We subsequently studied the functional properties of hMGSC-derived retinal cells committed to an RGC fate by investigating their [Ca2+]i responsiveness to various key neurotransmitters, as well as changes in their expression of neurotransmitter receptors. Although it was initially thought that only neurons contained functional neurotransmitter receptors, it is now generally accepted that while some receptors are exclusively expressed by mature neurons [20], other cell types in the central nervous system, including glial cells, can also respond to certain neurotransmitters [31-33]. In addition, the expression of neurotransmitter receptors in neural precursors varies depending on their developmental stage [16,17]. Müller glial cells and retinal neurons respond to certain neurotransmitters, and these cell types can nevertheless be distinguished by selective agonists, which activate distinct neurotransmitter receptors. Functional expression of nicotinic, NMDA-sensitive glutamatergic, and muscarinic receptors were investigated in this study, since these are differentially expressed in Müller glial cells, RGC precursors, and differentiated RGCs.

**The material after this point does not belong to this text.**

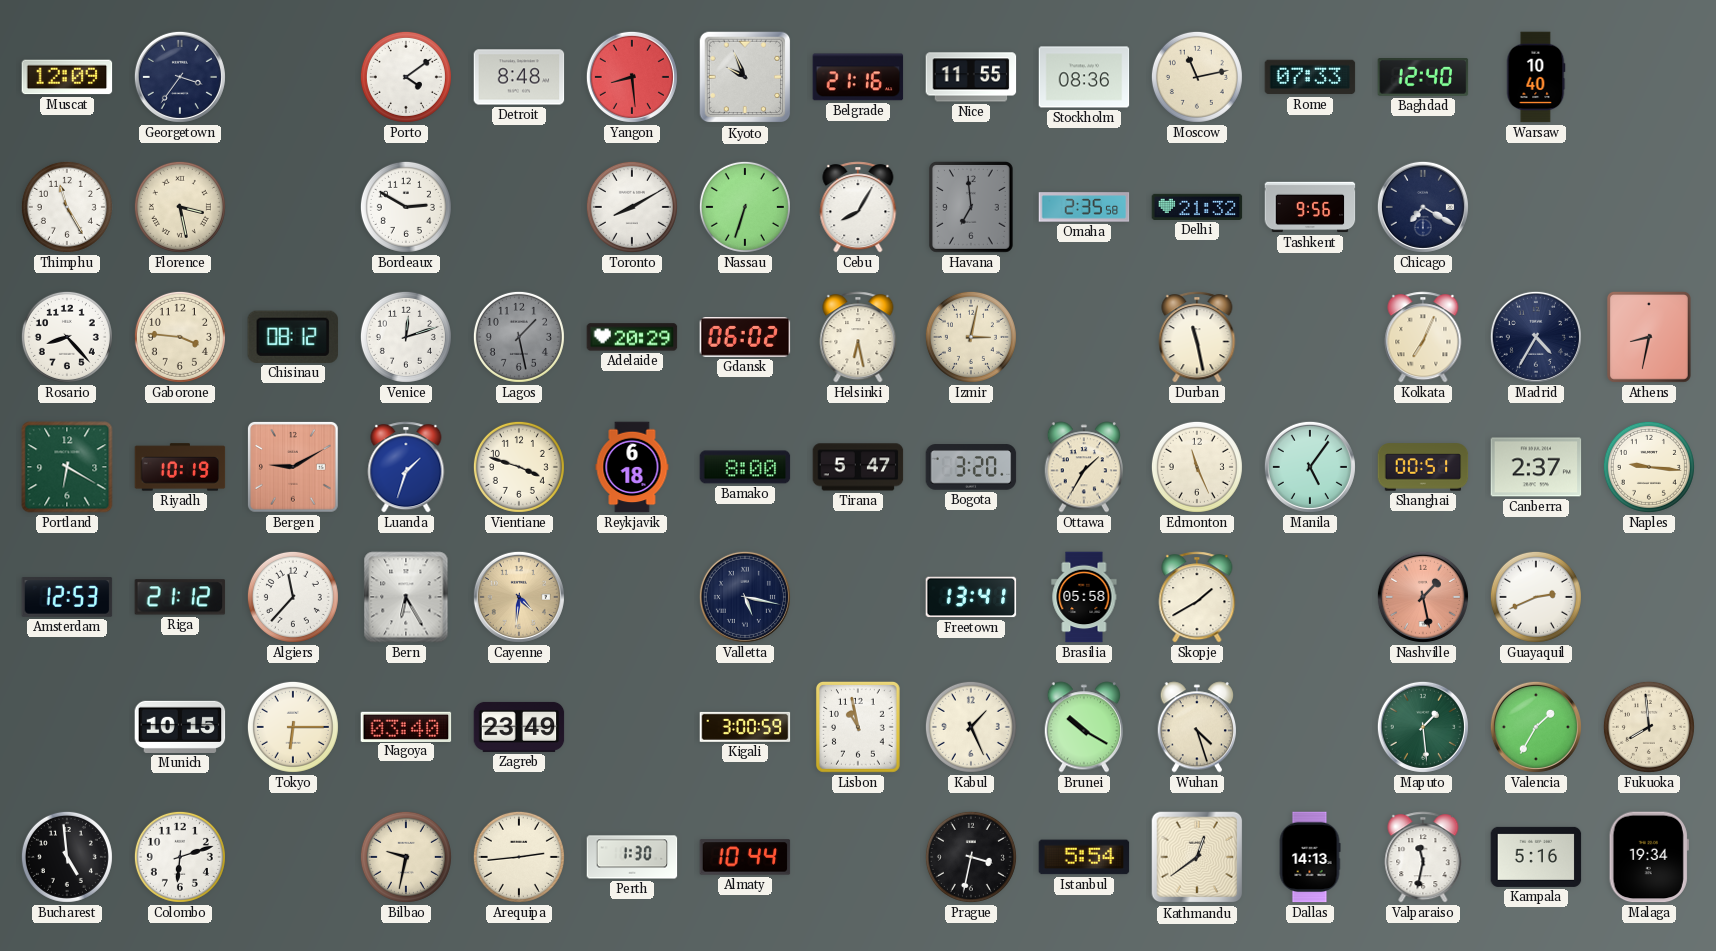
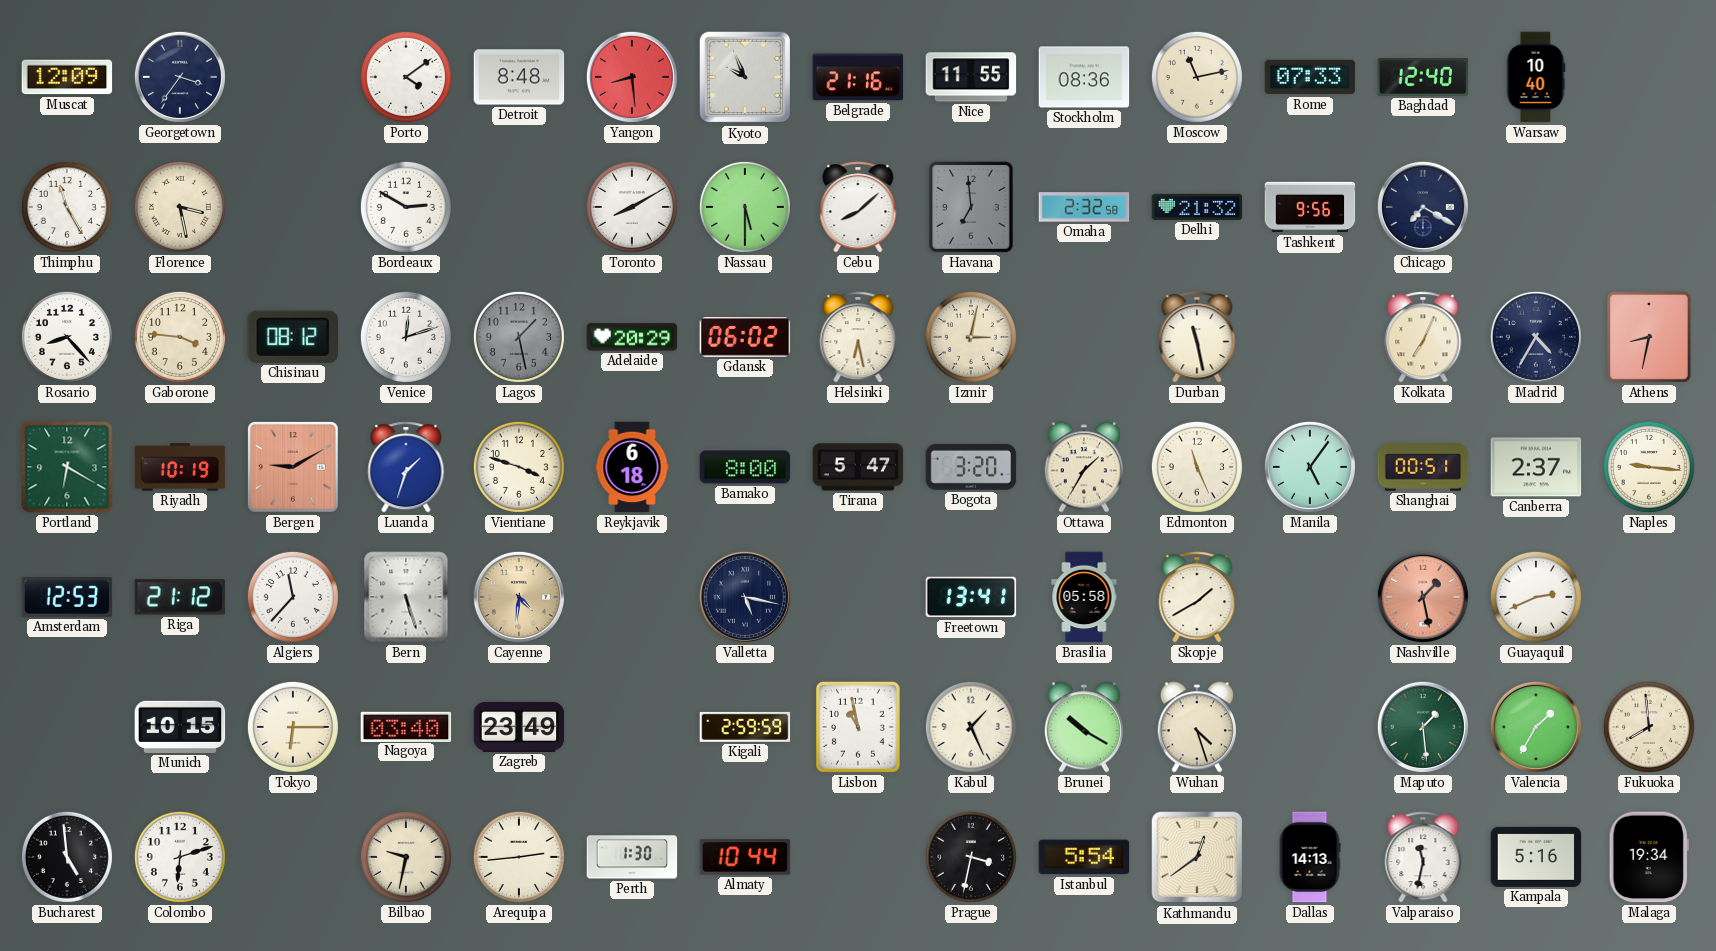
Nassau: 6:33 -> 5:30
Cebu: 8:05 -> 8:08
Omaha: 2:35 -> 2:32
Bern: 6:25 -> 5:27
Kigali: 3:00 -> 2:59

While low expression of NMDA receptor subunits has been reported in early retinal development [20,34], this is greatly upregulated during the late stages of retinal development or in the early postnatal period. Concomitantly, a functional response of RGCs and their precursors to the stimulation of glutamatergic receptors with NMDA has been reported to emerge [19,35-37]. In addition, NMDA receptors are highly expressed by mature RGCs [24], as well as by Müller glia [25]. In the present study, we have shown that the [Ca2+]i responsiveness to the glutamatergic neurotransmitter receptor agonist NMDA is greatly diminished in hMGSCs following Notch-1 inhibition. This change in sensitivity to NMDA receptor activation after treatment with BMP and FGF2 alone or in combination with the γ-secretase inhibitor DAPT is consistent with hMGSCs acquiring a functional phenotype akin to RGCs. Combined treatment of BMP and FGF2 with DAPT generated cells with RGC phenotype, as this has been shown to promote the expression of molecular markers of newly born RGCs, such as BRN3B.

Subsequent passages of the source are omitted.